Prolog


Cerita Dari Poso

Segmen ini berisi cerita tentang pengalaman saya dan teman-teman di Poso saat menjadi korban,terjerumus menjadi pelaku dalam konflik Poso dan mencoba kembali melakukan hal-hall baik untuk Poso.

Menuliskan cerita ini, bagi saya sama sekali tidak bukan untuk menggali luka lama ataupun menyebar kebencian,tetapi hanya ingin berbagi..
.
Dan jika ada pelajaran yang bisa di petik dari apa yang saya tuliskan,syukurlah mudah-mudahan itu bisa menjadi sesuatu yang baik bagi orang lain. Karena saya sama sekali tidak bermaksud menggurui..

Saya selalu yakin bahwa Kehidupan itu adalah sebuah gudang ilmu. Semua tempat adalah sekolah dan ,semua orang adalah guru.


Kau harus menuliskan apa yang telah kau lakukan dan kau kerjakan, sebab tidak banyak orang yang memiliki pengalaman seperti yang kalian alami. ( Hedar Laudjeng) 

Kata-kata dari almarhum,guru,kakak, dan sahabatku ini yang kemudian menginspirasi untuk mulai menggali, mengumpulkan dan mengingat kembali hal-hal yang telah lewat di belakang. Seperti membuka ransel perjalanan yang berisi sejumlah kenangan.
Rasa Kemanusiaan kami pernah Hilang. Menemukan kembali rasa kemanusiaan itu, sungguh bukan perkara mudah.

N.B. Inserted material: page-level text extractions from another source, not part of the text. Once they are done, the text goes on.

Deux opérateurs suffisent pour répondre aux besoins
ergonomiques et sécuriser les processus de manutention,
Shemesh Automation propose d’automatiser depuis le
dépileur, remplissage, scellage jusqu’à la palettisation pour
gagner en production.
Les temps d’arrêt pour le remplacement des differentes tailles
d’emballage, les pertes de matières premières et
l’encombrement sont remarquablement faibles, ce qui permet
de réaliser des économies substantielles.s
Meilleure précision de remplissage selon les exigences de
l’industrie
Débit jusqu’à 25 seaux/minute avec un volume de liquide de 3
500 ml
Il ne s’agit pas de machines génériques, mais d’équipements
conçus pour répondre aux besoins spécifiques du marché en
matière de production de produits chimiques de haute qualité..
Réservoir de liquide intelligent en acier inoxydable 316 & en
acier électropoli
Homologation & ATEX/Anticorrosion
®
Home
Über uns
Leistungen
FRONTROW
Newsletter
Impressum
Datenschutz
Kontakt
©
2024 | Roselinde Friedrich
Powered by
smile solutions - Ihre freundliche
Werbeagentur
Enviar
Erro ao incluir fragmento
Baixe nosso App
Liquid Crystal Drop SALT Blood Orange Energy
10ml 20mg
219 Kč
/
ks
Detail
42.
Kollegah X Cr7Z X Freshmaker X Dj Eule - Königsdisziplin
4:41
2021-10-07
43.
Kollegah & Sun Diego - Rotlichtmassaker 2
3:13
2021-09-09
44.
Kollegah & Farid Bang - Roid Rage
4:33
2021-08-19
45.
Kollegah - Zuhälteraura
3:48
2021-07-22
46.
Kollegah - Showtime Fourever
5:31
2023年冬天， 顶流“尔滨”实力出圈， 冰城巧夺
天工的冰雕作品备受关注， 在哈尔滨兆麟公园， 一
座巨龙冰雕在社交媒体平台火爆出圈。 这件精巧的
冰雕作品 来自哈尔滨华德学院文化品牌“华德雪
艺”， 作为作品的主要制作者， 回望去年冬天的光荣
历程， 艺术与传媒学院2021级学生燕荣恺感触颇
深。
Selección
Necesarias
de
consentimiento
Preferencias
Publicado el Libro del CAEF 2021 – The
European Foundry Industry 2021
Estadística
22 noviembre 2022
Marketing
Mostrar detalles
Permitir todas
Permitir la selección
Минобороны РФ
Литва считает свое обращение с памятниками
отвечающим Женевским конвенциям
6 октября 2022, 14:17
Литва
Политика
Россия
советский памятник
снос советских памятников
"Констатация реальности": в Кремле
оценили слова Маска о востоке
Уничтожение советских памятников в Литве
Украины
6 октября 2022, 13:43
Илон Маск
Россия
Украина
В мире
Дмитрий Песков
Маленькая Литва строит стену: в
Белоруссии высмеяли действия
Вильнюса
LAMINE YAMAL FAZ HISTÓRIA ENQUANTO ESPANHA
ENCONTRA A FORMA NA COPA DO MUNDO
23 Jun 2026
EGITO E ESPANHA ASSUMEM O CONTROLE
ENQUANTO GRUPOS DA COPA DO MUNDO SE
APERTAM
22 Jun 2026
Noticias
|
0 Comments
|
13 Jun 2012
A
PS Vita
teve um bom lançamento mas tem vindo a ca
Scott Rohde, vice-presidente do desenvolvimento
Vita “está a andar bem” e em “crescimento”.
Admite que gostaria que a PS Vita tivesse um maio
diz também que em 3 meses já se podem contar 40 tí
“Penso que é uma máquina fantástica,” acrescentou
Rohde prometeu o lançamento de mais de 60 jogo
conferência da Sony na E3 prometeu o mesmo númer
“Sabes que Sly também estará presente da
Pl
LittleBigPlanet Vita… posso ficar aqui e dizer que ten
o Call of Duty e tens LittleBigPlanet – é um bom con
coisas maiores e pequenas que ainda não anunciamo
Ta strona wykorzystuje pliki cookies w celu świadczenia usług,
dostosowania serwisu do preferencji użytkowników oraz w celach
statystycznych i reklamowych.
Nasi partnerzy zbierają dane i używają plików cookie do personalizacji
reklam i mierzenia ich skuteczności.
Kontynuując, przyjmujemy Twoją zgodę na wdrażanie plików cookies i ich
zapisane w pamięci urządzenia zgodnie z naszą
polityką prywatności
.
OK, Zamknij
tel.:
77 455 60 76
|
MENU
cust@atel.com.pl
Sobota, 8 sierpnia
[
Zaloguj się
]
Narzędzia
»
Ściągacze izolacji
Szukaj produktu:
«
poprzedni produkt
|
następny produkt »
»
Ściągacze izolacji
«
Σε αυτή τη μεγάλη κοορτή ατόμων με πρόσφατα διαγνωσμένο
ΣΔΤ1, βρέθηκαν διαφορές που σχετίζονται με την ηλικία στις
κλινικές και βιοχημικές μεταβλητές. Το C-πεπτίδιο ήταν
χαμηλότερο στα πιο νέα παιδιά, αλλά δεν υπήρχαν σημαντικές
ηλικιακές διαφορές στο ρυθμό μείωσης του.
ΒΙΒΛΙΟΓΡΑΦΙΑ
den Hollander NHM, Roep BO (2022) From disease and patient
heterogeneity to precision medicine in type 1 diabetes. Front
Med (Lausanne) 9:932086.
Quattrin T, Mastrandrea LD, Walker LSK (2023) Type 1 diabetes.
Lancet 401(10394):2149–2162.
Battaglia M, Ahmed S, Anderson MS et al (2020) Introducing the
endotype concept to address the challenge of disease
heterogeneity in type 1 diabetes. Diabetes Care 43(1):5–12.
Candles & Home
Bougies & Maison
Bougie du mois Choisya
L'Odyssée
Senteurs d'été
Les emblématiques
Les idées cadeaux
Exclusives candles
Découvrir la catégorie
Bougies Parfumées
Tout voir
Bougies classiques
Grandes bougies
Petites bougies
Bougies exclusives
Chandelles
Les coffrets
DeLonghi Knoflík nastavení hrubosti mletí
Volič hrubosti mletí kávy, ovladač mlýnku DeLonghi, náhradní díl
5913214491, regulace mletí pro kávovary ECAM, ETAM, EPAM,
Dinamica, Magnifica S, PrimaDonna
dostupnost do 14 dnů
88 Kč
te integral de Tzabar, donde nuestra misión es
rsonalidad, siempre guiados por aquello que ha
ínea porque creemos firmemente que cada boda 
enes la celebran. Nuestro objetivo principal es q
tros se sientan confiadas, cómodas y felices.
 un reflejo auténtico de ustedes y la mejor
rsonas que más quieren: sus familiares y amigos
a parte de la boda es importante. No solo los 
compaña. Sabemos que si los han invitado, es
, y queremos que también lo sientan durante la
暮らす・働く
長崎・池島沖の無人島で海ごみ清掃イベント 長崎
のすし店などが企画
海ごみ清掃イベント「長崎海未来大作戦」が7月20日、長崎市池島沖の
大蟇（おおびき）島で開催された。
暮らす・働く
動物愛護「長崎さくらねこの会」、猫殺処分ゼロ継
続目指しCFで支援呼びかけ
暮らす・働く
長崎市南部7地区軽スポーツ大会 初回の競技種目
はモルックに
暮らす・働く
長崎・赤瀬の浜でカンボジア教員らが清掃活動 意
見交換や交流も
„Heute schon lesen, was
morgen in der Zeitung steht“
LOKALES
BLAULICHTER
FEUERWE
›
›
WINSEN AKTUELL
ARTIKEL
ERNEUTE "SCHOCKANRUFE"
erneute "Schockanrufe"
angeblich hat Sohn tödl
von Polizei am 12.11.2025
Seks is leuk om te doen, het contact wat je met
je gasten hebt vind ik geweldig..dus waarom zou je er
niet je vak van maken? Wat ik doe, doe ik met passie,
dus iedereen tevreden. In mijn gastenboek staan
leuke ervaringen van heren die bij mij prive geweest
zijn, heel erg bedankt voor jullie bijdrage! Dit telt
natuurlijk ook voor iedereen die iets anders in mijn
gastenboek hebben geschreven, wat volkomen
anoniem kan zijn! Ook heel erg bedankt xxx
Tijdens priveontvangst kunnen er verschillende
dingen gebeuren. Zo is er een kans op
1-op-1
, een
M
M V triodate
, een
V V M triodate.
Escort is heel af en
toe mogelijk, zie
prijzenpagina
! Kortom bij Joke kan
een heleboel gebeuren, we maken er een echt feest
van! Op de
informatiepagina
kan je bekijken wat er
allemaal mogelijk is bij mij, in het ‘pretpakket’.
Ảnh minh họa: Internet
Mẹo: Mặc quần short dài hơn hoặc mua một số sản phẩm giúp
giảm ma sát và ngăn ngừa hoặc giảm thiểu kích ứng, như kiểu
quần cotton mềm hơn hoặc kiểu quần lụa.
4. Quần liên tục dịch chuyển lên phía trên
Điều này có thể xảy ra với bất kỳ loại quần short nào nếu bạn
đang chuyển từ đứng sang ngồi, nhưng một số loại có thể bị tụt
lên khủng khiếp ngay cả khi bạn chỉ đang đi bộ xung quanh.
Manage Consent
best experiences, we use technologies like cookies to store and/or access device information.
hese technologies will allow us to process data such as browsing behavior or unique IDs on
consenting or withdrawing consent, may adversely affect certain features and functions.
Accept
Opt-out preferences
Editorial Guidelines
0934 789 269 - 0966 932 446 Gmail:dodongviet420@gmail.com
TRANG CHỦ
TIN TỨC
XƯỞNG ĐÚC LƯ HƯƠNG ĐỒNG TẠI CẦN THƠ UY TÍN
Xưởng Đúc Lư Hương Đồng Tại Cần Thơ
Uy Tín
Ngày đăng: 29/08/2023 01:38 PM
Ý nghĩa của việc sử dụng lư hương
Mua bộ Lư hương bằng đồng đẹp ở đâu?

 Panjang, berliku, penuh tikungan menanjak yang perih, hampir seperti membuat luka baru di atas luka lama. Tapi, jika aku dan mungkin juga teman-temanku, mengingat kembali semua yang telah terjadi: biarlah kami mengingatnya untuk sembuh.

Sesungguhnya terdapat hukum kebenaran dari sumber yang berlainan, tanpa perlu saling menafikan satu sama lain. Ada kebenaran faktual forensik, yaitu kebenaran yang dapat diverifikasi dan didokumentasi. Ada kebenaran sosial, yaitu kebenaran yang terbentuk melalui interaksi, diskusi, dan debat. Ada juga kebenaran personal, yaitu kebenaran atas kenangan pedih yang dialami. (Hakim Albie Sachs, dalam Justice in Transition, 1995).


Mengingat kembali kerusuhan Poso bak sebuah perjalanan ziarah jiwa dalam sebuah kembara panjang. Memungut dan menyapih kenangan demi kenangan, merangkainya seperti bunga, hingga suatu hari kita lupa untuk apa. 

Namun kenangan demi kenangan  akan tragedi kemanusiaan yang meluluhlantakan sendi-sendi kehidupan orang Poso atau To Poso, adalah titik bangkit jiwa-jiwa kita. Aku memaafkan yang telah kau lakukan, maka maafkanlah aku akan apa yang telah kulakukan.

 Kita adalah korban salah urus Negara ini, semua yang pernah terjadi adalah kegagalan dari sebuah penanganan konflik sosial yang dilakukan oleh Negara. 

Kebesaran jiwa untuk menerima peristiwa demi peristiwa membuat kita semua belajar untuk menemukan maaf dalam hati tiap-tiap orang. 

Kita semua hanyalah seonggok darah dan daging yang diberi nafas kehidupan oleh sang Khalik. 
Kita semua hanyalah debu yang diberi  kehidupan oleh Sang Hidup, dan akan tersapu angin jika dikehendaki oleh Sang Hidup.